Network monitoring within enterprise-grade IoT is an effective way to identify attacker behaviour, however, with all of these services connecting to cloud-based infrastructure—it is vital that we also secure the cloud as an attack surface. Cloud security is something that a lot of organisations have been grappling with as it’s large, complex, and constently changing. Adding to the complexity is that each provider does things a little different. And keep in mind that the cloud is made up of multiple core components—IaaS, PaaS and SaaS. IaaS lends itself to some of our traditional based security controls, SaaS is the newest category of security products, while PaaS is a key challenge as a large attack surface. Adding to this challenge is that we tend to look at all three in isolation from a security perspective, which can lead to blind spots that allow attackers to move laterally without detection. Effectively allowing attackers to move from IoT devices to the control plane of the cloud provider with almost no way to track lateral movement is a recipe for disaster.

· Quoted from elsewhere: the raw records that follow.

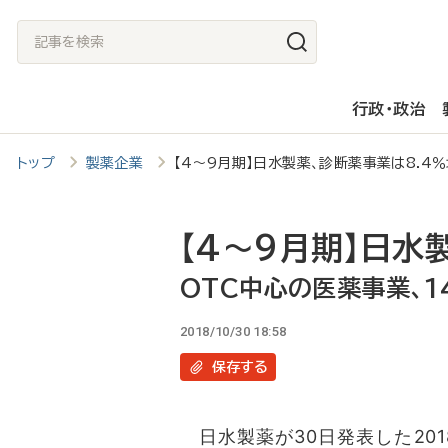
メ
記
イ
事
ン
を
行政・政治
コ
検
ン
索
トップ
製薬企業
【4～9月期】日水製薬、診断薬事業は8.4
テ
ン
ツ
【4～9月期】日水
に
OTC中心の医薬事業、1
移
2018/10/30 18:58
動
保存
する
日水製薬が30日発表した20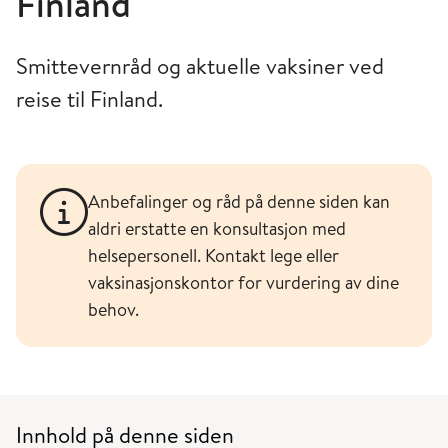
Finland
Smittevernråd og aktuelle vaksiner ved
reise til Finland.
Anbefalinger og råd på denne siden kan
aldri erstatte en konsultasjon med
helsepersonell. Kontakt lege eller
vaksinasjonskontor for vurdering av dine
behov.
Innhold på denne siden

To overcome the challenges presented by IoT and cloud, we need shift our thinking away from prevention and turn to detection. While we should still make entry as difficult as possible for attackers, prevention shouldn’t come at the expense of detection. However, threat detection at this scale will require a modern approach. If we simply focus on vulnerabilities and malware, we will be forever playing catch up to the attackers. Instead, we need to focus higher up the value chain and look at the attacker behaviour. To Identify behaviour, we need to look at solutions that will provide high-fidelity detections that leverage AI and machine learning to ensure signal clarity is provided without the false positives of signature-based detections. In addition, we need to look at solutions that will bring together all events on the network, IaaS, PaaS and SaaS environments so we can identify lateral movement without blind spots, but also ensure that these events are correlated and prioritised to the highest risk entities—be that user accounts, roles or hosts. Once this view achieved, then and only then will we be able to focus on how to detect, respond and most importantly—stop any attacks that enter or move across the environment.



Chris Fisher
Director, Security Engineering, Asia Pacific & Japan
Vectra AI Inc.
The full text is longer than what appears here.